Description of the task -
What you give back must match the records below exactly, apart from the pictures, which are omitted.

Transcribed page contents
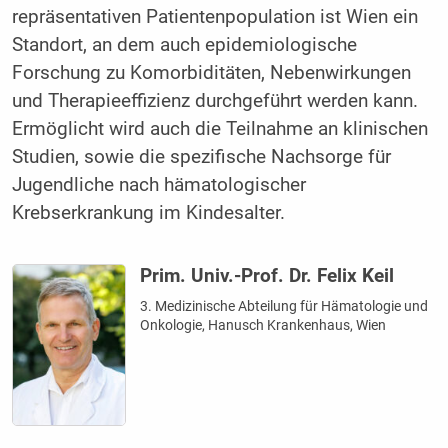
repräsentativen Patientenpopulation ist Wien ein
Standort, an dem auch epidemiologische
Forschung zu Komorbiditäten, Nebenwirkungen
und Therapieeffizienz durchgeführt werden kann.
Ermöglicht wird auch die Teilnahme an klinischen
Studien, sowie die spezifische Nachsorge für
Jugendliche nach hämatologischer
Krebserkrankung im Kindesalter.
Prim. Univ.-Prof. Dr. Felix Keil
3. Medizinische Abteilung für Hämatologie und
Onkologie, Hanusch Krankenhaus, Wien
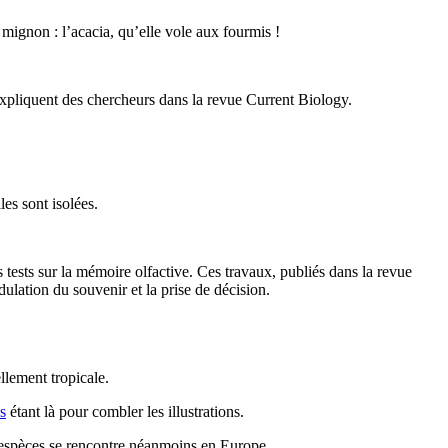
mignon : l’acacia, qu’elle vole aux fourmis !
xpliquent des chercheurs dans la revue Current Biology.
es sont isolées.
sts sur la mémoire olfactive. Ces travaux, publiés dans la revue
lation du souvenir et la prise de décision.
llement tropicale.
s
étant là pour combler les illustrations.
’espèces se rencontre néanmoins en Europe.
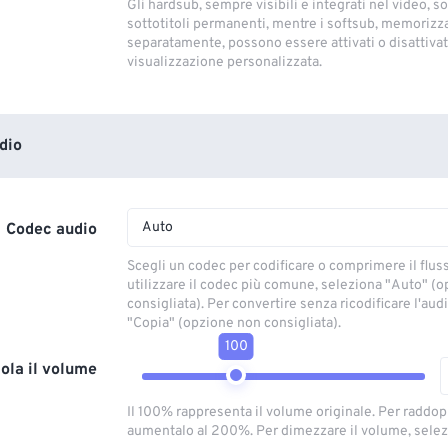
Gli hardsub, sempre visibili e integrati nel video, so
sottotitoli permanenti, mentre i softsub, memorizza
separatamente, possono essere attivati ​​o disattivati
visualizzazione personalizzata.
dio
Auto
Codec audio
Scegli un codec per codificare o comprimere il flus
utilizzare il codec più comune, seleziona "Auto" (
consigliata). Per convertire senza ricodificare l'aud
"Copia" (opzione non consigliata).
100
ola il volume
Il 100% rappresenta il volume originale. Per raddop
aumentalo al 200%. Per dimezzare il volume, selez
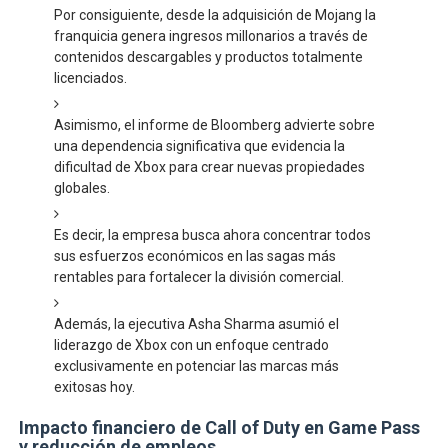
Por consiguiente, desde la adquisición de Mojang la
franquicia genera ingresos millonarios a través de
contenidos descargables y productos totalmente
licenciados.
Asimismo, el informe de Bloomberg advierte sobre
una dependencia significativa que evidencia la
dificultad de Xbox para crear nuevas propiedades
globales.
Es decir, la empresa busca ahora concentrar todos
sus esfuerzos económicos en las sagas más
rentables para fortalecer la división comercial.
Además, la ejecutiva Asha Sharma asumió el
liderazgo de Xbox con un enfoque centrado
exclusivamente en potenciar las marcas más
exitosas hoy.
Impacto financiero de Call of Duty en Game Pass
y reducción de empleos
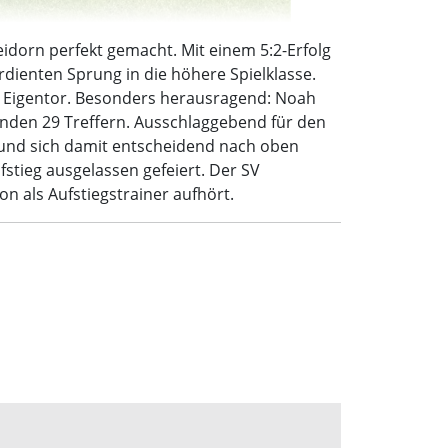
eidorn perfekt gemacht. Mit einem 5:2-Erfolg
dienten Sprung in die höhere Spielklasse.
in Eigentor. Besonders herausragend: Noah
enden 29 Treffern. Ausschlaggebend für den
e und sich damit entscheidend nach oben
stieg ausgelassen gefeiert. Der SV
n als Aufstiegstrainer aufhört.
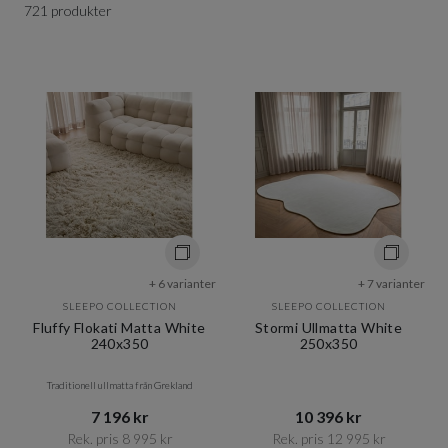
721 produkter
+ 6 varianter
+ 7 varianter
SLEEPO COLLECTION
SLEEPO COLLECTION
Fluffy Flokati Matta White
Stormi Ullmatta White
240x350
250x350
Traditionell ullmatta från Grekland
7 196 kr​​
10 396 kr​​
Rek. pris 8 995 kr​​
Rek. pris 12 995 kr​​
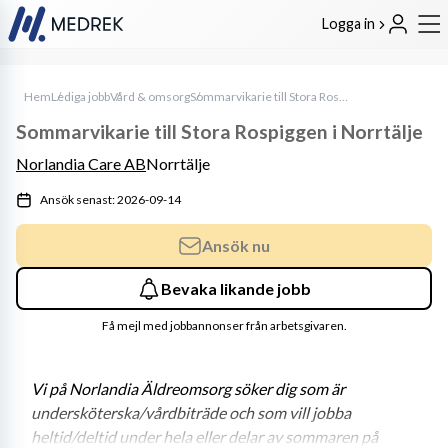
Logga in
Hem
Lediga jobb
Vård & omsorg
Sommarvikarie till Stora Rospiggen i Norrtälje
Sommarvikarie till Stora Rospiggen i Norrtälje
Norlandia Care AB
Norrtälje
Ansök senast: 2026-09-14
Ansök nu
Bevaka likande jobb
Få mejl med jobbannonser från arbetsgivaren.
Vi på Norlandia Äldreomsorg söker dig som är 
undersköterska/vårdbiträde och som vill jobba 
heltid/deltid under hela eller delar av sommaren på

Task answer -
repräsentativen Patientenpopulation ist Wien ein
Standort, an dem auch epidemiologische
Forschung zu Komorbiditäten, Nebenwirkungen
und Therapieeffizienz durchgeführt werden kann.
Ermöglicht wird auch die Teilnahme an klinischen
Studien, sowie die spezifische Nachsorge für
Jugendliche nach hämatologischer
Krebserkrankung im Kindesalter.
Prim. Univ.-Prof. Dr. Felix Keil
3. Medizinische Abteilung für Hämatologie und
Onkologie, Hanusch Krankenhaus, Wien
mignon : l’acacia, qu’elle vole aux fourmis !
xpliquent des chercheurs dans la revue Current Biology.
es sont isolées.
sts sur la mémoire olfactive. Ces travaux, publiés dans la revue
lation du souvenir et la prise de décision.
llement tropicale.
s
étant là pour combler les illustrations.
’espèces se rencontre néanmoins en Europe.
Gli hardsub, sempre visibili e integrati nel video, so
sottotitoli permanenti, mentre i softsub, memorizza
separatamente, possono essere attivati ​​o disattivati
visualizzazione personalizzata.
dio
Auto
Codec audio
Scegli un codec per codificare o comprimere il flus
utilizzare il codec più comune, seleziona "Auto" (
consigliata). Per convertire senza ricodificare l'aud
"Copia" (opzione non consigliata).
100
ola il volume
Il 100% rappresenta il volume originale. Per raddop
aumentalo al 200%. Per dimezzare il volume, selez
Por consiguiente, desde la adquisición de Mojang la
franquicia genera ingresos millonarios a través de
contenidos descargables y productos totalmente
licenciados.
Asimismo, el informe de Bloomberg advierte sobre
una dependencia significativa que evidencia la
dificultad de Xbox para crear nuevas propiedades
globales.
Es decir, la empresa busca ahora concentrar todos
sus esfuerzos económicos en las sagas más
rentables para fortalecer la división comercial.
Además, la ejecutiva Asha Sharma asumió el
liderazgo de Xbox con un enfoque centrado
exclusivamente en potenciar las marcas más
exitosas hoy.
Impacto financiero de Call of Duty en Game Pass
y reducción de empleos
eidorn perfekt gemacht. Mit einem 5:2-Erfolg
dienten Sprung in die höhere Spielklasse.
in Eigentor. Besonders herausragend: Noah
enden 29 Treffern. Ausschlaggebend für den
e und sich damit entscheidend nach oben
stieg ausgelassen gefeiert. Der SV
n als Aufstiegstrainer aufhört.
721 produkter
+ 6 varianter
+ 7 varianter
SLEEPO COLLECTION
SLEEPO COLLECTION
Fluffy Flokati Matta White
Stormi Ullmatta White
240x350
250x350
Traditionell ullmatta från Grekland
7 196 kr​​
10 396 kr​​
Rek. pris 8 995 kr​​
Rek. pris 12 995 kr​​
Logga in
Hem
Lediga jobb
Vård & omsorg
Sommarvikarie till Stora Rospiggen i Norrtälje
Sommarvikarie till Stora Rospiggen i Norrtälje
Norlandia Care AB
Norrtälje
Ansök senast: 2026-09-14
Ansök nu
Bevaka likande jobb
Få mejl med jobbannonser från arbetsgivaren.
Vi på Norlandia Äldreomsorg söker dig som är 
undersköterska/vårdbiträde och som vill jobba 
heltid/deltid under hela eller delar av sommaren på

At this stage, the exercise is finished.